PSG a acheté cet été-là tellement de joueurs. Je n'en peux plus d'attendre de les voir évoluer. Au Parc des Princes d'abord, où je vais retrouver ma place. Boulogne bleu. Et mes copains. Olivier, Dan (qui cachait son étoile de David en entrant dans le kop), Bénito (qui avait les deux plus belles écharpes, "Beaucoup d'ennemis mais dans l'honneur" et "Notre histoire deviendra légende"). Au camp des Loges, à Saint-Germain en Laye, où ils s'entraînent et où nous nous sommes promis d'aller les voir en espérant pouvoir les approcher.

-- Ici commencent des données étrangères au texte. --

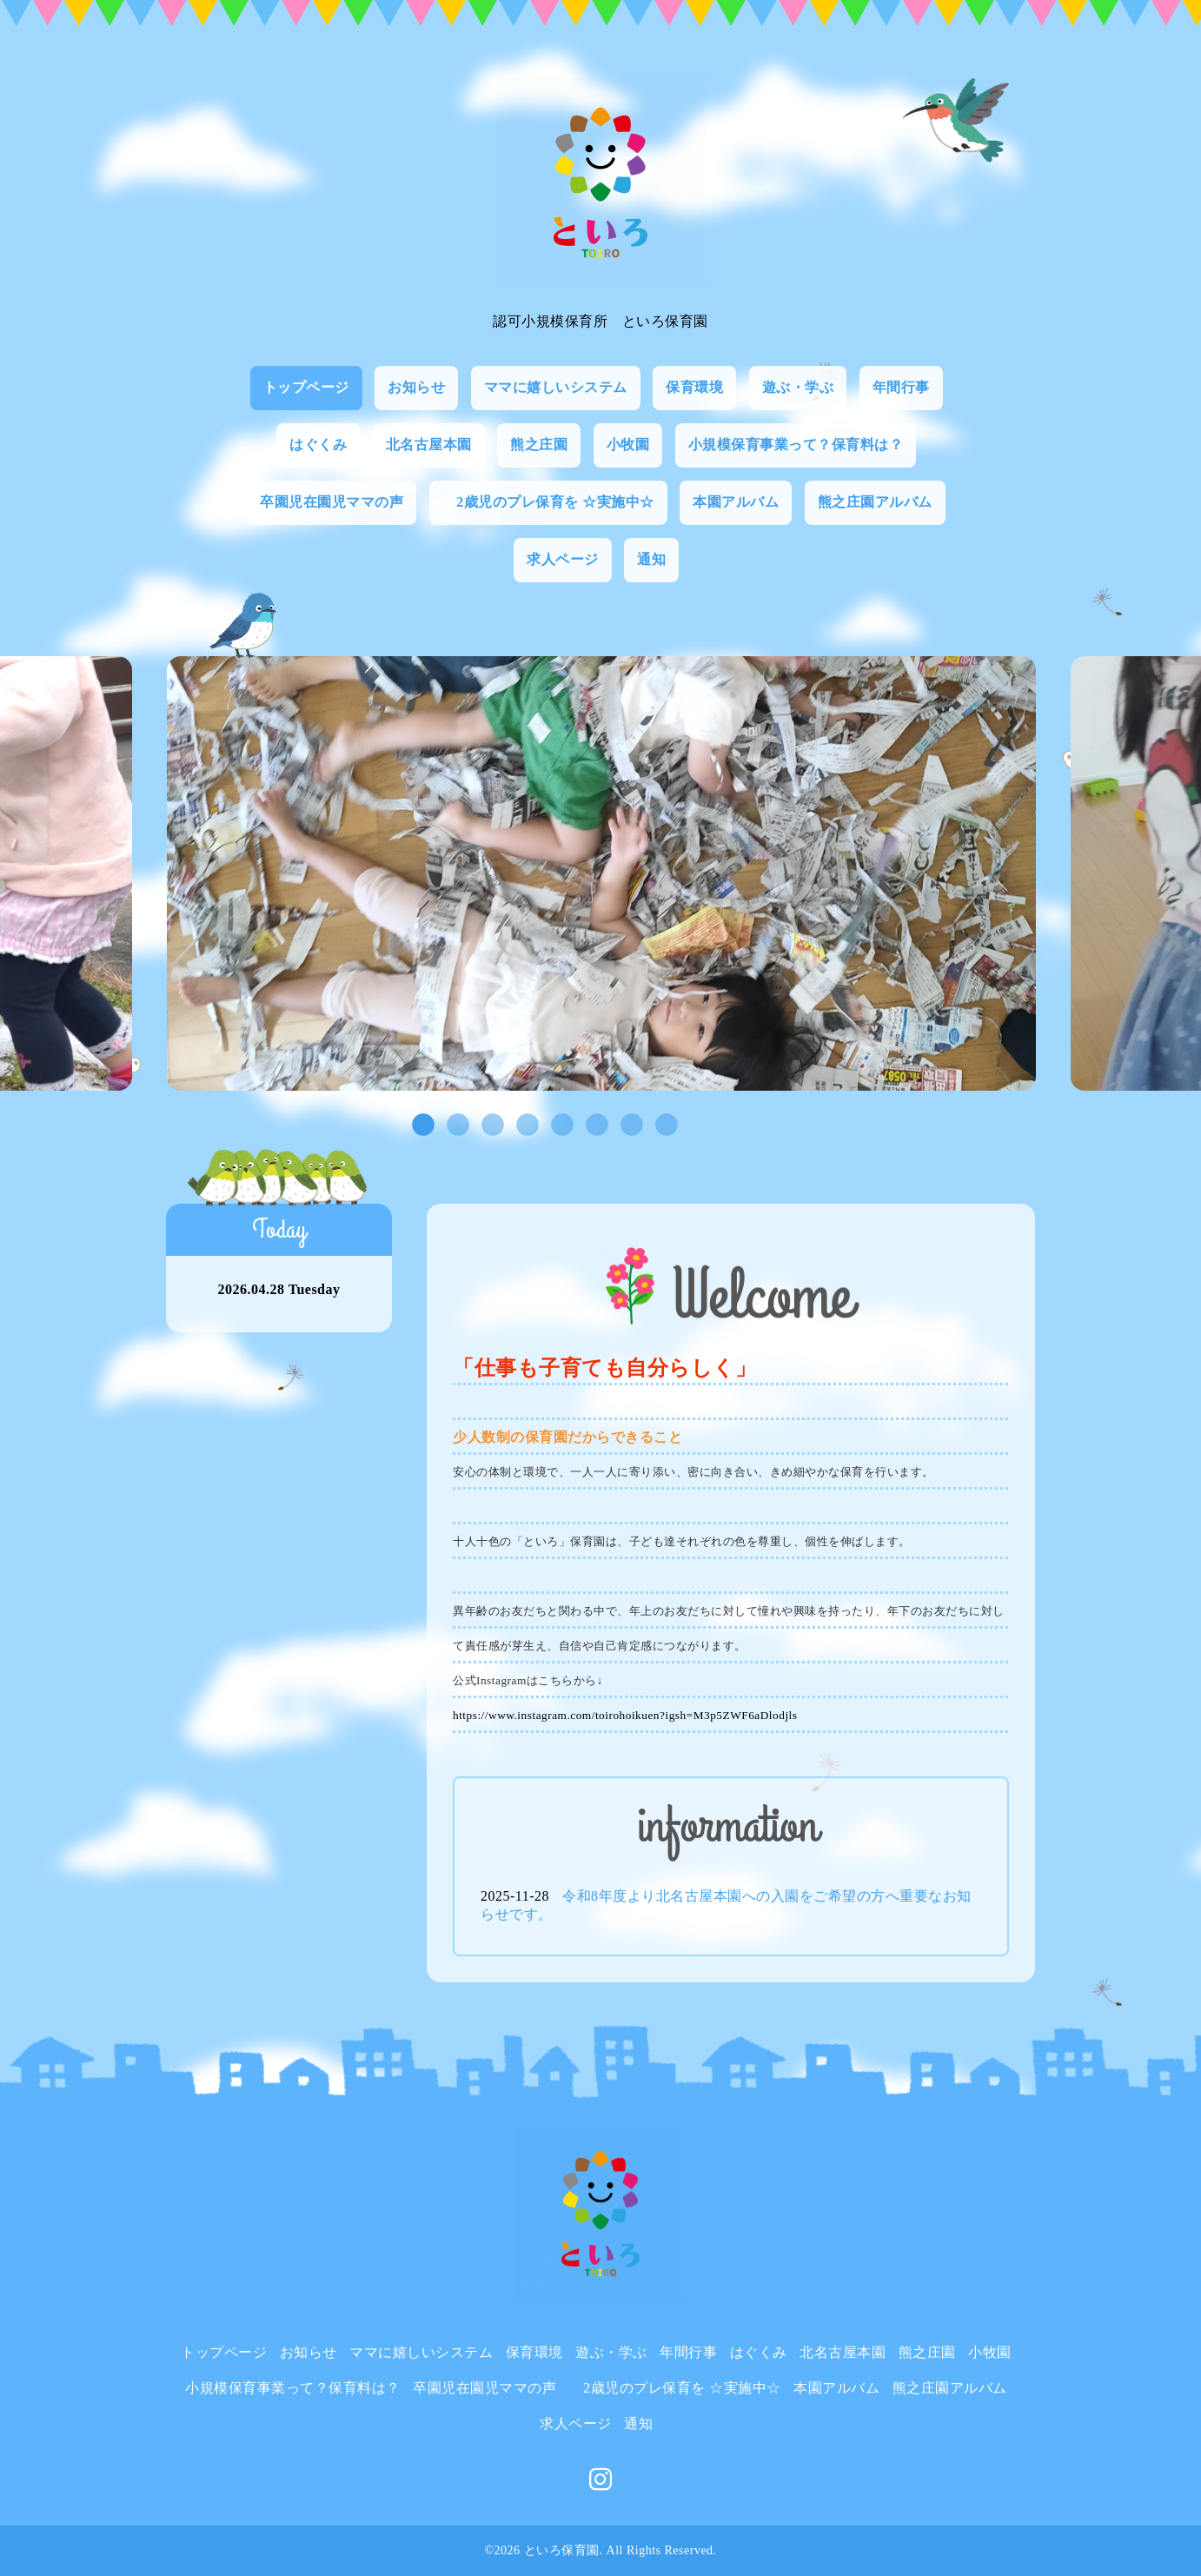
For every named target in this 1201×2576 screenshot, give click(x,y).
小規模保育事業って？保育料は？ (796, 444)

Michel Bibard (on déchantera vite). William Ayache (idem). Bien qu'ayant moyennement brillé au Mexique, ils ont eu droit comme leurs copains internationaux à de belles Mercedes offertes par la fédé. Claude Lowitz (défenseur stylé mais inconstant). Adorablement incohérent, le PSG a réussi à laisser partir le seul joueur dont il ne fallait pas se séparer : l'une des deux vraies idoles du Parc, Luis. (En plus pour aller chez le frère ennemi du Matra Racing). Et - pour compenser, j'imagine - a engagé les trois autres meilleurs buteurs du championnat !!! N'importe quoi. Aux côtés de Rocheteau, en pointe, il y aura donc Daniel Xuereb (qui "finira" à marseille, à sa place), Vahid Halilhodzic (qui a alors déjà 34 ans et un beau salaire) et... Jules Bocandé. On raconte alors volontiers que le président Francis Borelli (le meilleur, finalement, le plus "parisien" que nous ayons eu) achète des joueurs juste pour empêcher les autres clubs de le faire. PSG doit être vorace, cynique et insupportable. Il doit faire parler. Fut-ce à cause de ses affreux supporters. Des frasques pour fresques de ses dirigeants (Daniel Hechter au ballon quelques années plus tôt). C'est à ça qu'il sert. Sa mission originelle de club fondé par des Juifs et élu leur par les fachos.
L'année sera catastrophique. Nous finirons 7ème du championnat. Éliminés de la coupe en seizième. Sortis par une pauvre équipe tchécoslovaque au même stade en coupe d'Europe. Sans Luis, Safet n'a plus assez de ballons. Pas assez de marge pour son exigeant niveau de déchets.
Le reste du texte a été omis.